— Exercise details —
The answer must consist of every line in the records below that contains the string "JULO".
Start of Supplied data
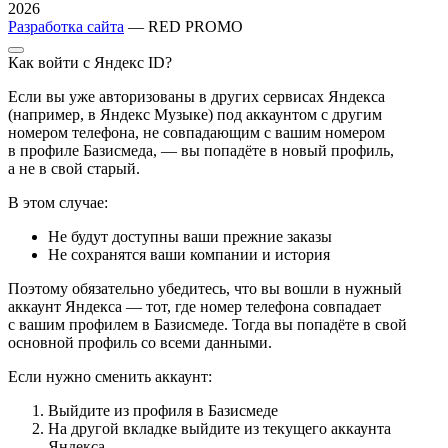
2026
Разработка сайта
— RED PROMO
Как войти с Яндекс ID?
Если вы уже авторизованы в других сервисах Яндекса
(например, в Яндекс Музыке) под аккаунтом с другим
номером телефона, не совпадающим с вашим номером
в профиле Базисмеда, — вы попадёте в новый профиль,
а не в свой старый.
В этом случае:
Не будут доступны ваши прежние заказы
Не сохранятся ваши компании и история
Поэтому обязательно убедитесь, что вы вошли в нужный
аккаунт Яндекса — тот, где номер телефона совпадает
с вашим профилем в Базисмеде. Тогда вы попадёте в свой
основной профиль со всеми данными.
Если нужно сменить аккаунт:
Выйдите из профиля в Базисмеде
На другой вкладке выйдите из текущего аккаунта
Яндекса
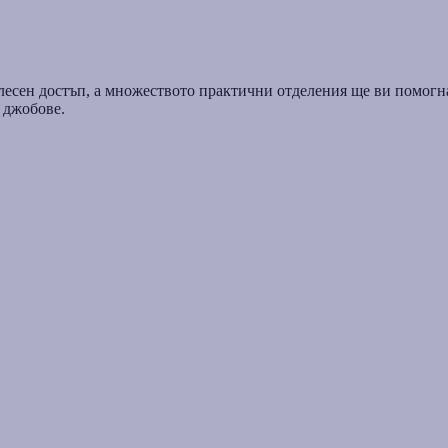
лесен достъп, а множеството практични отделения ще ви помогна
 джобове.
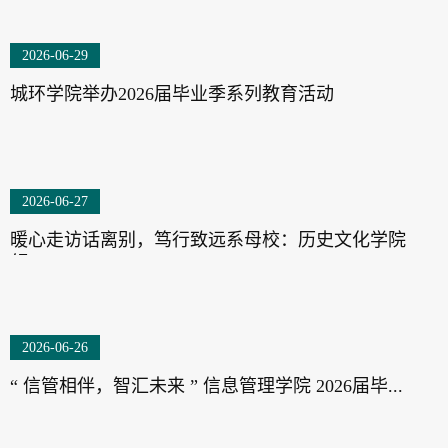
2026-06-29
城环学院举办2026届毕业季系列教育活动
2026-06-27
暖心走访话离别，笃行致远系母校：历史文化学院
领...
2026-06-26
“ 信管相伴，智汇未来 ” 信息管理学院 2026届毕...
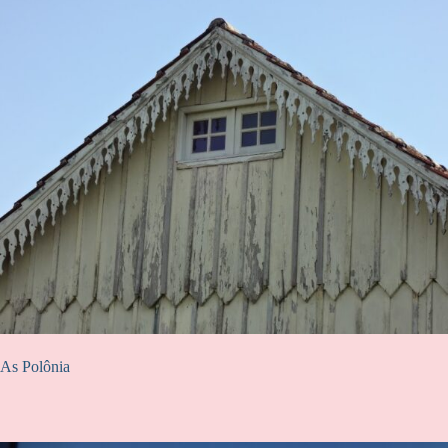
As Polônia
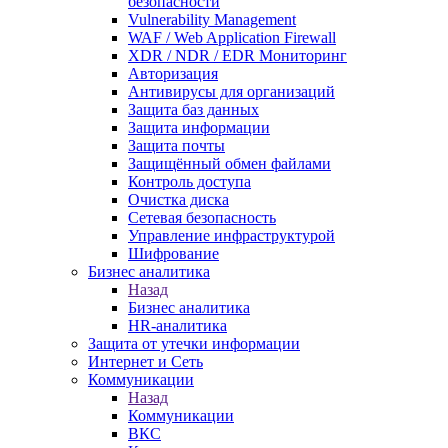
безопасности
Vulnerability Management
WAF / Web Application Firewall
XDR / NDR / EDR Мониторинг
Авторизация
Антивирусы для организаций
Защита баз данных
Защита информации
Защита почты
Защищённый обмен файлами
Контроль доступа
Очистка диска
Сетевая безопасность
Управление инфраструктурой
Шифрование
Бизнес аналитика
Назад
Бизнес аналитика
HR-аналитика
Защита от утечки информации
Интернет и Сеть
Коммуникации
Назад
Коммуникации
ВКС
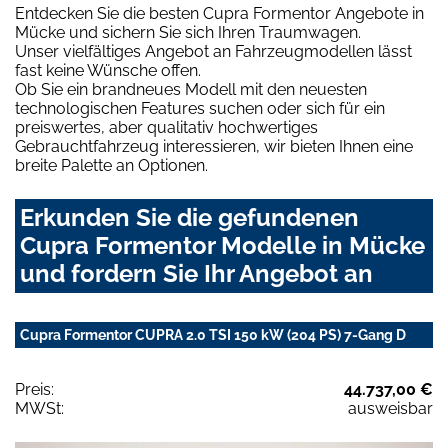
Entdecken Sie die besten Cupra Formentor Angebote in
Mücke und sichern Sie sich Ihren Traumwagen.
Unser vielfältiges Angebot an Fahrzeugmodellen lässt
fast keine Wünsche offen.
Ob Sie ein brandneues Modell mit den neuesten
technologischen Features suchen oder sich für ein
preiswertes, aber qualitativ hochwertiges
Gebrauchtfahrzeug interessieren, wir bieten Ihnen eine
breite Palette an Optionen.
Erkunden Sie die gefundenen
Cupra Formentor Modelle in Mücke
und fordern Sie Ihr Angebot an
Cupra Formentor CUPRA 2.0 TSI 150 kW (204 PS) 7-Gang D
Preis:
44.737,00 €
MWSt:
ausweisbar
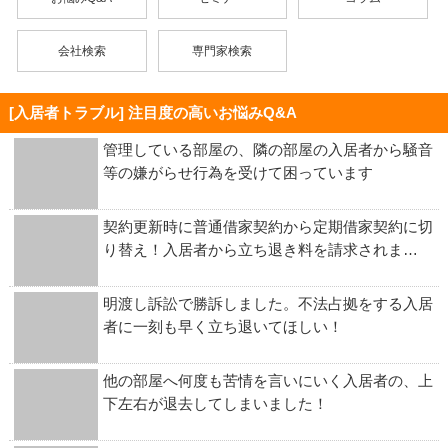
会社検索
専門家検索
[入居者トラブル] 注目度の高いお悩みQ&A
管理している部屋の、隣の部屋の入居者から騒音
等の嫌がらせ行為を受けて困っています
契約更新時に普通借家契約から定期借家契約に切
り替え！入居者から立ち退き料を請求されま…
明渡し訴訟で勝訴しました。不法占拠をする入居
者に一刻も早く立ち退いてほしい！
他の部屋へ何度も苦情を言いにいく入居者の、上
下左右が退去してしまいました！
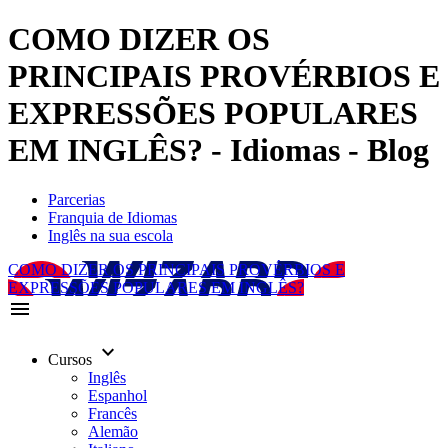
COMO DIZER OS
PRINCIPAIS PROVÉRBIOS E
EXPRESSÕES POPULARES
EM INGLÊS? - Idiomas - Blog
Parcerias
Franquia de Idiomas
Inglês na sua escola
COMO DIZER OS PRINCIPAIS PROVÉRBIOS E
EXPRESSÕES POPULARES EM INGLÊS?
menu
keyboard_arrow_down
Cursos
Inglês
Espanhol
Francês
Alemão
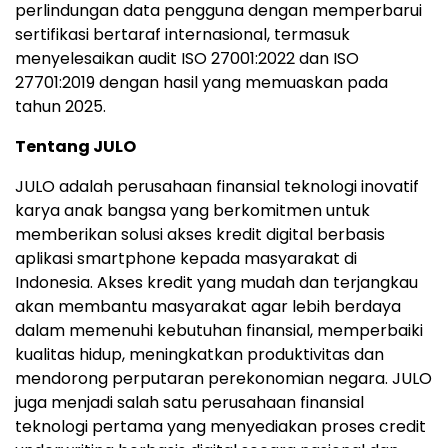
perlindungan data pengguna dengan memperbarui
sertifikasi bertaraf internasional, termasuk
menyelesaikan audit ISO 27001:2022 dan ISO
27701:2019 dengan hasil yang memuaskan pada
tahun 2025.
Tentang JULO
JULO adalah perusahaan finansial teknologi inovatif
karya anak bangsa yang berkomitmen untuk
memberikan solusi akses kredit digital berbasis
aplikasi smartphone kepada masyarakat di
Indonesia
. Akses kredit yang mudah dan terjangkau
akan membantu masyarakat agar lebih berdaya
dalam memenuhi kebutuhan finansial, memperbaiki
kualitas hidup, meningkatkan produktivitas dan
mendorong perputaran perekonomian negara. JULO
juga menjadi salah satu perusahaan finansial
teknologi pertama yang menyediakan proses credit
End of Supplied data
— Task solution —
Tentang JULO
JULO adalah perusahaan finansial teknologi inovatif
mendorong perputaran perekonomian negara. JULO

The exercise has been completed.